Information shown:
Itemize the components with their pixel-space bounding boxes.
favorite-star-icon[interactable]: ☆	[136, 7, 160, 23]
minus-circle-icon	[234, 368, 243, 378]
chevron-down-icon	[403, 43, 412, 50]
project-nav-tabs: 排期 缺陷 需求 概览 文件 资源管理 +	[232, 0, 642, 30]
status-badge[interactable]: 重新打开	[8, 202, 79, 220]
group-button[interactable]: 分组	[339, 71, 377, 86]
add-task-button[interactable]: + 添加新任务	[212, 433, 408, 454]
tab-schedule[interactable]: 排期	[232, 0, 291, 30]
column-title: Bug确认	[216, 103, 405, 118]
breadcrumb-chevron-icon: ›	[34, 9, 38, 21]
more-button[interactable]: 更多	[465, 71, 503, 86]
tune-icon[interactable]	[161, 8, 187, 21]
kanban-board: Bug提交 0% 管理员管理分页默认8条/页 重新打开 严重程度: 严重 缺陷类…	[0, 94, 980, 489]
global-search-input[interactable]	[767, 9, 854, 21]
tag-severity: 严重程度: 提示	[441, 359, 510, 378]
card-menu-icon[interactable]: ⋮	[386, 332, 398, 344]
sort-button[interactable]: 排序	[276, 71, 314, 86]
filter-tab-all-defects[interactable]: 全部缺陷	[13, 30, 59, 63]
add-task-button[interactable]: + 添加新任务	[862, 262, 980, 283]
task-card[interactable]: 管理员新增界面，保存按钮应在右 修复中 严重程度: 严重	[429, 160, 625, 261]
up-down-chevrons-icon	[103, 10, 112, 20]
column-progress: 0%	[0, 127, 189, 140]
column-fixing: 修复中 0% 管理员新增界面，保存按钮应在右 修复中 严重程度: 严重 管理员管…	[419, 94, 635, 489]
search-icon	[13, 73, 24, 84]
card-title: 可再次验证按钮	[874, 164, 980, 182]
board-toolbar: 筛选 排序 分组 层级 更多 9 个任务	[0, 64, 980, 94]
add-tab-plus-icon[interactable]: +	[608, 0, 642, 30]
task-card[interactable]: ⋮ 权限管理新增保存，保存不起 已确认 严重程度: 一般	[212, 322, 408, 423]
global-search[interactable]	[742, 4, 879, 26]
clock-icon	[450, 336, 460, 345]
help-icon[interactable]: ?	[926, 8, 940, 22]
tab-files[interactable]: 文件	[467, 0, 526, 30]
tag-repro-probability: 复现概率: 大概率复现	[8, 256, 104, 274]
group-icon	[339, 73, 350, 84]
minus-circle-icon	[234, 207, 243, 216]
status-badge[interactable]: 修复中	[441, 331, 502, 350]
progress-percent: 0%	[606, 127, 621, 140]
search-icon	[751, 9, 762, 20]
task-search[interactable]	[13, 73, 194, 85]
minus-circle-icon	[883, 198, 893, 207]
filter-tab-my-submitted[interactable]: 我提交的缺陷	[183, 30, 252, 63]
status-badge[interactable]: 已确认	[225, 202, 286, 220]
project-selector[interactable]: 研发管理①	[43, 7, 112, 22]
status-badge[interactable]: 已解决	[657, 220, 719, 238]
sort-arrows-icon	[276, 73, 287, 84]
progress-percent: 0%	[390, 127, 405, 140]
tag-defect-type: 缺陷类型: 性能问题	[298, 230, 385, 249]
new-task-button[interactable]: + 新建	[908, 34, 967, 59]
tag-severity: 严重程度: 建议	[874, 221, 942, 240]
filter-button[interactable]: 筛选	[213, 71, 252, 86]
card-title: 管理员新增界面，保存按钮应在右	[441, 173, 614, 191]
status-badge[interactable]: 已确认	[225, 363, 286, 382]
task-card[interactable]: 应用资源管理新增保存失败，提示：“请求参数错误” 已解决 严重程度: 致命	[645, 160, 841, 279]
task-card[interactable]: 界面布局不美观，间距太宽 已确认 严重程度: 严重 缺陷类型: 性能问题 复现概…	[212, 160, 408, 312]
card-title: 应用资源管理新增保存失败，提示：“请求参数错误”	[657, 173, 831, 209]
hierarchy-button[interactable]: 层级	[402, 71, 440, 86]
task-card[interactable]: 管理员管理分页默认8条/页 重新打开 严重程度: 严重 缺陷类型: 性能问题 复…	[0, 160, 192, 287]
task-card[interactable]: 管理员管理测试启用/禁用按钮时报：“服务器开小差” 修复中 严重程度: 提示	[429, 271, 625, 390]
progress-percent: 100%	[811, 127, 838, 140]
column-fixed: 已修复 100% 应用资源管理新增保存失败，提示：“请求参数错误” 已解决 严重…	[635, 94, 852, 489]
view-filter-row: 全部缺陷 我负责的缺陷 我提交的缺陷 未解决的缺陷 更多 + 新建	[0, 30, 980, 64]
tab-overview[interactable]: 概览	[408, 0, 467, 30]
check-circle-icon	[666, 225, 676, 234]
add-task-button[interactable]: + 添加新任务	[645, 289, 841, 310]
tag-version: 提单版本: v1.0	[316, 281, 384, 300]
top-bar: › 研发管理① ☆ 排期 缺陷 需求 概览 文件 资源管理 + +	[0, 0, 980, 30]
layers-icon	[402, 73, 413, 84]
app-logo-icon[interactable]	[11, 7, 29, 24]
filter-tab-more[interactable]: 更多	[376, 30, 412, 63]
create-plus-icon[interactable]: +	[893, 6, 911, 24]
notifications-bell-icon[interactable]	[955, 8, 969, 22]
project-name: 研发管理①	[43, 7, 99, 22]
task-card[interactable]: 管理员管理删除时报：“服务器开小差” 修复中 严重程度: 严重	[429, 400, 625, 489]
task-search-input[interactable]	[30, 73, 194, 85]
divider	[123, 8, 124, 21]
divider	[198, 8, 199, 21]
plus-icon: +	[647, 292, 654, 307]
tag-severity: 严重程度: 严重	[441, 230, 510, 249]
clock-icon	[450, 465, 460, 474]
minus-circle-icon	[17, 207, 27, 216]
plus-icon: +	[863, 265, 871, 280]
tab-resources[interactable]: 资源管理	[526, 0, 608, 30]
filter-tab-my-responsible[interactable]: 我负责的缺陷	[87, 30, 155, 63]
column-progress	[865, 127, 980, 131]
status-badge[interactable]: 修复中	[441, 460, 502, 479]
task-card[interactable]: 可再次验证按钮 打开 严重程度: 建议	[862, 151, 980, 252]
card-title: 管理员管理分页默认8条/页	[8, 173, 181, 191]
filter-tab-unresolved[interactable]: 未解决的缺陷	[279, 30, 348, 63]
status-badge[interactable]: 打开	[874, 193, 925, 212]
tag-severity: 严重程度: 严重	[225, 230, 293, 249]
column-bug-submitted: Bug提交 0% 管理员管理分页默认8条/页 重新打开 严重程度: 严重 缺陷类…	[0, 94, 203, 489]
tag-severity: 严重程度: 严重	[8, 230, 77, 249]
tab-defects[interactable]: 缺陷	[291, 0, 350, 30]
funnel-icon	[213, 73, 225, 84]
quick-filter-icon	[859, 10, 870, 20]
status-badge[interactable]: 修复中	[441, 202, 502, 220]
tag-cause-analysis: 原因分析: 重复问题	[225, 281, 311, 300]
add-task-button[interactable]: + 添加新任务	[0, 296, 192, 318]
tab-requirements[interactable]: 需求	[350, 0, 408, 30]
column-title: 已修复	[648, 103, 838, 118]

Task instructions: Write out the records above again, keeping each one identical to the original.

Exercise output:
Itemize the components with their pixel-space bounding boxes.
favorite-star-icon[interactable]: ☆	[136, 7, 160, 23]
minus-circle-icon	[234, 368, 243, 378]
chevron-down-icon	[403, 43, 412, 50]
project-nav-tabs: 排期 缺陷 需求 概览 文件 资源管理 +	[232, 0, 642, 30]
status-badge[interactable]: 重新打开	[8, 202, 79, 220]
group-button[interactable]: 分组	[339, 71, 377, 86]
add-task-button[interactable]: + 添加新任务	[212, 433, 408, 454]
tab-schedule[interactable]: 排期	[232, 0, 291, 30]
column-title: Bug确认	[216, 103, 405, 118]
breadcrumb-chevron-icon: ›	[34, 9, 38, 21]
more-button[interactable]: 更多	[465, 71, 503, 86]
tune-icon[interactable]	[161, 8, 187, 21]
kanban-board: Bug提交 0% 管理员管理分页默认8条/页 重新打开 严重程度: 严重 缺陷类…	[0, 94, 980, 489]
global-search-input[interactable]	[767, 9, 854, 21]
tag-severity: 严重程度: 提示	[441, 359, 510, 378]
card-menu-icon[interactable]: ⋮	[386, 332, 398, 344]
sort-button[interactable]: 排序	[276, 71, 314, 86]
filter-tab-all-defects[interactable]: 全部缺陷	[13, 30, 59, 63]
add-task-button[interactable]: + 添加新任务	[862, 262, 980, 283]
task-card[interactable]: 管理员新增界面，保存按钮应在右 修复中 严重程度: 严重	[429, 160, 625, 261]
up-down-chevrons-icon	[103, 10, 112, 20]
column-progress: 0%	[0, 127, 189, 140]
column-fixing: 修复中 0% 管理员新增界面，保存按钮应在右 修复中 严重程度: 严重 管理员管…	[419, 94, 635, 489]
search-icon	[13, 73, 24, 84]
card-title: 可再次验证按钮	[874, 164, 980, 182]
board-toolbar: 筛选 排序 分组 层级 更多 9 个任务	[0, 64, 980, 94]
add-tab-plus-icon[interactable]: +	[608, 0, 642, 30]
task-card[interactable]: ⋮ 权限管理新增保存，保存不起 已确认 严重程度: 一般	[212, 322, 408, 423]
global-search[interactable]	[742, 4, 879, 26]
clock-icon	[450, 336, 460, 345]
help-icon[interactable]: ?	[926, 8, 940, 22]
tab-files[interactable]: 文件	[467, 0, 526, 30]
tag-repro-probability: 复现概率: 大概率复现	[8, 256, 104, 274]
group-icon	[339, 73, 350, 84]
minus-circle-icon	[234, 207, 243, 216]
status-badge[interactable]: 修复中	[441, 331, 502, 350]
progress-percent: 0%	[606, 127, 621, 140]
search-icon	[751, 9, 762, 20]
task-search[interactable]	[13, 73, 194, 85]
minus-circle-icon	[883, 198, 893, 207]
filter-tab-my-submitted[interactable]: 我提交的缺陷	[183, 30, 252, 63]
status-badge[interactable]: 已确认	[225, 202, 286, 220]
project-selector[interactable]: 研发管理①	[43, 7, 112, 22]
status-badge[interactable]: 已解决	[657, 220, 719, 238]
sort-arrows-icon	[276, 73, 287, 84]
progress-percent: 0%	[390, 127, 405, 140]
tag-defect-type: 缺陷类型: 性能问题	[298, 230, 385, 249]
new-task-button[interactable]: + 新建	[908, 34, 967, 59]
tag-severity: 严重程度: 建议	[874, 221, 942, 240]
filter-button[interactable]: 筛选	[213, 71, 252, 86]
card-title: 管理员新增界面，保存按钮应在右	[441, 173, 614, 191]
status-badge[interactable]: 已确认	[225, 363, 286, 382]
task-card[interactable]: 应用资源管理新增保存失败，提示：“请求参数错误” 已解决 严重程度: 致命	[645, 160, 841, 279]
task-card[interactable]: 界面布局不美观，间距太宽 已确认 严重程度: 严重 缺陷类型: 性能问题 复现概…	[212, 160, 408, 312]
card-title: 应用资源管理新增保存失败，提示：“请求参数错误”	[657, 173, 831, 209]
hierarchy-button[interactable]: 层级	[402, 71, 440, 86]
task-card[interactable]: 管理员管理分页默认8条/页 重新打开 严重程度: 严重 缺陷类型: 性能问题 复…	[0, 160, 192, 287]
task-card[interactable]: 管理员管理测试启用/禁用按钮时报：“服务器开小差” 修复中 严重程度: 提示	[429, 271, 625, 390]
progress-percent: 100%	[811, 127, 838, 140]
column-fixed: 已修复 100% 应用资源管理新增保存失败，提示：“请求参数错误” 已解决 严重…	[635, 94, 852, 489]
view-filter-row: 全部缺陷 我负责的缺陷 我提交的缺陷 未解决的缺陷 更多 + 新建	[0, 30, 980, 64]
tab-overview[interactable]: 概览	[408, 0, 467, 30]
check-circle-icon	[666, 225, 676, 234]
add-task-button[interactable]: + 添加新任务	[645, 289, 841, 310]
tag-version: 提单版本: v1.0	[316, 281, 384, 300]
top-bar: › 研发管理① ☆ 排期 缺陷 需求 概览 文件 资源管理 + +	[0, 0, 980, 30]
layers-icon	[402, 73, 413, 84]
app-logo-icon[interactable]	[11, 7, 29, 24]
filter-tab-more[interactable]: 更多	[376, 30, 412, 63]
create-plus-icon[interactable]: +	[893, 6, 911, 24]
notifications-bell-icon[interactable]	[955, 8, 969, 22]
project-name: 研发管理①	[43, 7, 99, 22]
task-card[interactable]: 管理员管理删除时报：“服务器开小差” 修复中 严重程度: 严重	[429, 400, 625, 489]
task-search-input[interactable]	[30, 73, 194, 85]
divider	[123, 8, 124, 21]
divider	[198, 8, 199, 21]
plus-icon: +	[647, 292, 654, 307]
tag-severity: 严重程度: 严重	[441, 230, 510, 249]
clock-icon	[450, 465, 460, 474]
minus-circle-icon	[17, 207, 27, 216]
plus-icon: +	[863, 265, 871, 280]
tab-resources[interactable]: 资源管理	[526, 0, 608, 30]
filter-tab-my-responsible[interactable]: 我负责的缺陷	[87, 30, 155, 63]
column-progress	[865, 127, 980, 131]
status-badge[interactable]: 修复中	[441, 460, 502, 479]
task-card[interactable]: 可再次验证按钮 打开 严重程度: 建议	[862, 151, 980, 252]
card-title: 管理员管理分页默认8条/页	[8, 173, 181, 191]
filter-tab-unresolved[interactable]: 未解决的缺陷	[279, 30, 348, 63]
status-badge[interactable]: 打开	[874, 193, 925, 212]
tag-severity: 严重程度: 严重	[225, 230, 293, 249]
column-bug-submitted: Bug提交 0% 管理员管理分页默认8条/页 重新打开 严重程度: 严重 缺陷类…	[0, 94, 203, 489]
tag-severity: 严重程度: 严重	[8, 230, 77, 249]
tab-defects[interactable]: 缺陷	[291, 0, 350, 30]
funnel-icon	[213, 73, 225, 84]
quick-filter-icon	[859, 10, 870, 20]
status-badge[interactable]: 修复中	[441, 202, 502, 220]
tag-cause-analysis: 原因分析: 重复问题	[225, 281, 311, 300]
add-task-button[interactable]: + 添加新任务	[0, 296, 192, 318]
tab-requirements[interactable]: 需求	[350, 0, 408, 30]
column-title: 已修复	[648, 103, 838, 118]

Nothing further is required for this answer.